TASK
Every entry should come back exactly as written, minus the pictures.

# # # #

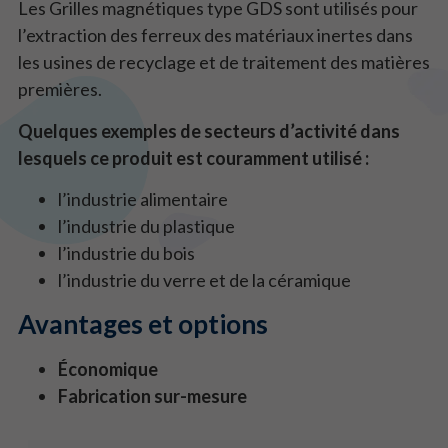
Les Grilles magnétiques type GDS sont utilisés pour
l’extraction des ferreux des matériaux inertes dans
les usines de recyclage et de traitement des matières
premières.
Quelques exemples de secteurs d’activité dans
lesquels ce produit est couramment utilisé :
l’industrie alimentaire
l’industrie du plastique
l’industrie du bois
l’industrie du verre et de la céramique
Avantages et options
Économique
Fabrication sur-mesure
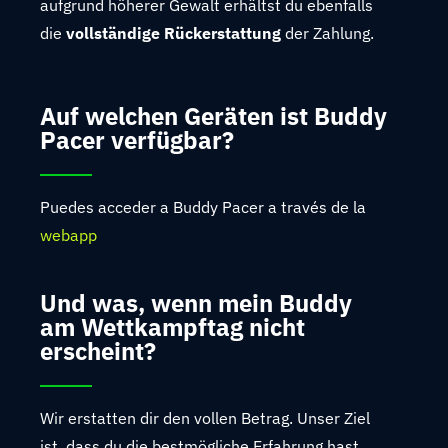
aufgrund höherer Gewalt erhältst du ebenfalls
die
vollständige Rückerstattung
der Zahlung.
Auf welchen Geräten ist Buddy
Pacer verfügbar?
Puedes acceder a Buddy Pacer a través de la
webapp
Und was, wenn mein Buddy
am Wettkampftag nicht
erscheint?
Wir erstatten dir den vollen Betrag. Unser Ziel
ist, dass du die bestmögliche Erfahrung hast,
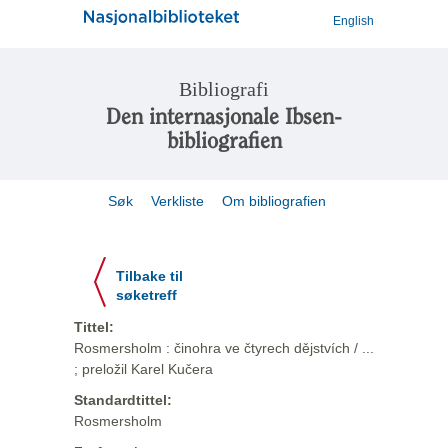
English
Bibliografi
Den internasjonale Ibsen-
bibliografien
Søk
Verkliste
Om bibliografien
Tilbake til
søketreff
Tittel:
Rosmersholm : činohra ve čtyrech dějstvích / ...
; preložil Karel Kučera
Standardtittel:
Rosmersholm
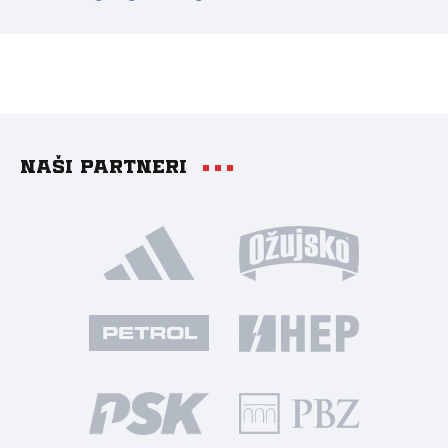
Naši partneri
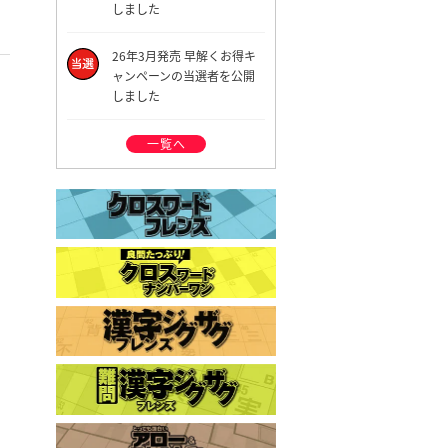
しました
26年3月発売 早解くお得キ
ャンペーンの当選者を公開
しました
一覧へ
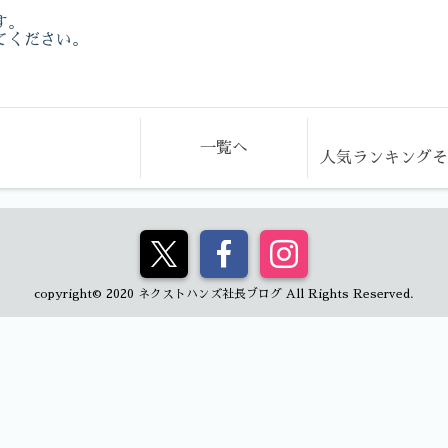
す。
てください。
一覧へ
人気ランキング
copyright© 2020 ネクストハンズ社長ブログ All Rights Reserved.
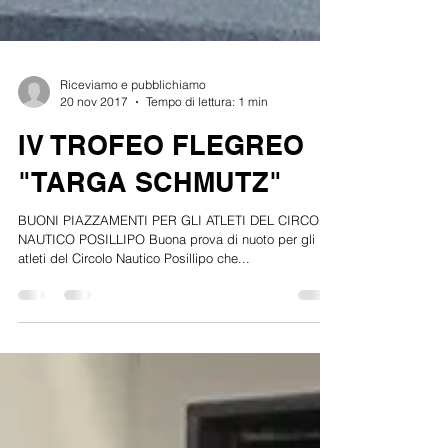
Riceviamo e pubblichiamo
20 nov 2017
Tempo di lettura: 1 min
IV TROFEO FLEGREO
"TARGA SCHMUTZ"
BUONI PIAZZAMENTI PER GLI ATLETI DEL CIRCOLO
NAUTICO POSILLIPO Buona prova di nuoto per gli 11
atleti del Circolo Nautico Posillipo che...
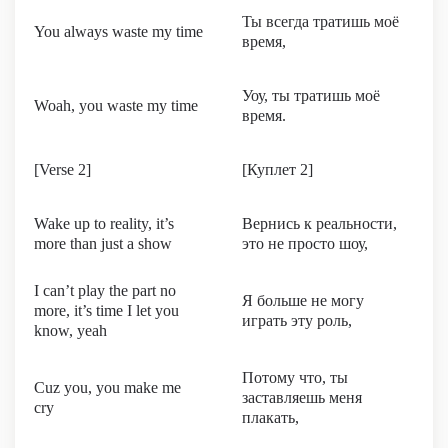
Ты всегда тратишь моё
You always waste my time
время,
Уоу, ты тратишь моё
Woah, you waste my time
время.
[Verse 2]
[Куплет 2]
Wake up to reality, it’s
Вернись к реальности,
more than just a show
это не просто шоу,
I can’t play the part no
Я больше не могу
more, it’s time I let you
играть эту роль,
know, yeah
Потому что, ты
Cuz you, you make me
заставляешь меня
cry
плакать,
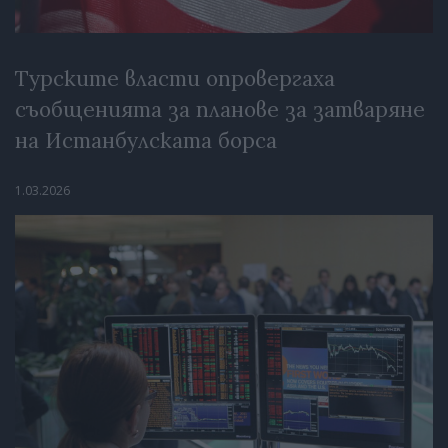
Турските власти опровергаха
съобщенията за планове за затваряне
на Истанбулската борса
1.03.2026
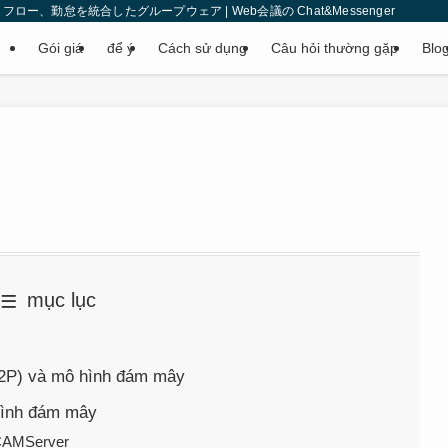
、勤怠を統合したグループウェア | Web会議の Chat&Messenger
Gói giá
để ý
Cách sử dụng
Câu hỏi thường gặp
Blo
mục lục
ỗ
P2P) và mô hình đám mây
hình đám mây
 CAMServer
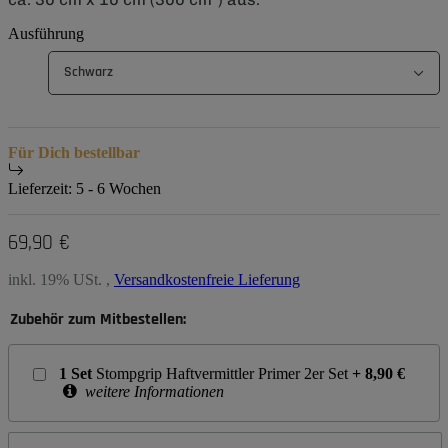
Ausführung
Schwarz
Für Dich bestellbar
Lieferzeit:
5 - 6 Wochen
69,90 €
inkl. 19% USt. ,
Versandkostenfreie Lieferung
Zubehör zum Mitbestellen:
1
Set
Stompgrip Haftvermittler Primer 2er Set
+
8,90
€
weitere Informationen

# # # #

RESPONSE AREA
Les Grilles magnétiques type GDS sont utilisés pour
l’extraction des ferreux des matériaux inertes dans
les usines de recyclage et de traitement des matières
premières.
Quelques exemples de secteurs d’activité dans
lesquels ce produit est couramment utilisé :
l’industrie alimentaire
l’industrie du plastique
l’industrie du bois
l’industrie du verre et de la céramique
Avantages et options
Économique
Fabrication sur-mesure
aufgrund höherer Gewalt erhältst du ebenfalls
die
vollständige Rückerstattung
der Zahlung.
Auf welchen Geräten ist Buddy
Pacer verfügbar?
Puedes acceder a Buddy Pacer a través de la
webapp
Und was, wenn mein Buddy
am Wettkampftag nicht
erscheint?
Wir erstatten dir den vollen Betrag. Unser Ziel
ist, dass du die bestmögliche Erfahrung hast,
English
Bibliografi
Den internasjonale Ibsen-
bibliografien
Søk
Verkliste
Om bibliografien
Tilbake til
søketreff
Tittel:
Rosmersholm : činohra ve čtyrech dějstvích / ...
; preložil Karel Kučera
Standardtittel:
Rosmersholm
Naši partneri
しました
26年3月発売 早解くお得キ
ャンペーンの当選者を公開
しました
一覧へ
す。
てください。
一覧へ
人気ランキング
copyright© 2020 ネクストハンズ社長ブログ All Rights Reserved.
Riceviamo e pubblichiamo
20 nov 2017
Tempo di lettura: 1 min
IV TROFEO FLEGREO
"TARGA SCHMUTZ"
BUONI PIAZZAMENTI PER GLI ATLETI DEL CIRCOLO
NAUTICO POSILLIPO Buona prova di nuoto per gli 11
atleti del Circolo Nautico Posillipo che...
Ты всегда тратишь моё
You always waste my time
время,
Уоу, ты тратишь моё
Woah, you waste my time
время.
[Verse 2]
[Куплет 2]
Wake up to reality, it’s
Вернись к реальности,
more than just a show
это не просто шоу,
I can’t play the part no
Я больше не могу
more, it’s time I let you
играть эту роль,
know, yeah
Потому что, ты
Cuz you, you make me
заставляешь меня
cry
плакать,
Турските власти опровергаха
съобщенията за планове за затваряне
на Истанбулската борса
1.03.2026
、勤怠を統合したグループウェア | Web会議の Chat&Messenger
Gói giá
để ý
Cách sử dụng
Câu hỏi thường gặp
Blo
mục lục
ỗ
P2P) và mô hình đám mây
hình đám mây
 CAMServer
Ausführung
Schwarz
Für Dich bestellbar
Lieferzeit:
5 - 6 Wochen
69,90 €
inkl. 19% USt. ,
Versandkostenfreie Lieferung
Zubehör zum Mitbestellen:
1
Set
Stompgrip Haftvermittler Primer 2er Set
+
8,90
€
weitere Informationen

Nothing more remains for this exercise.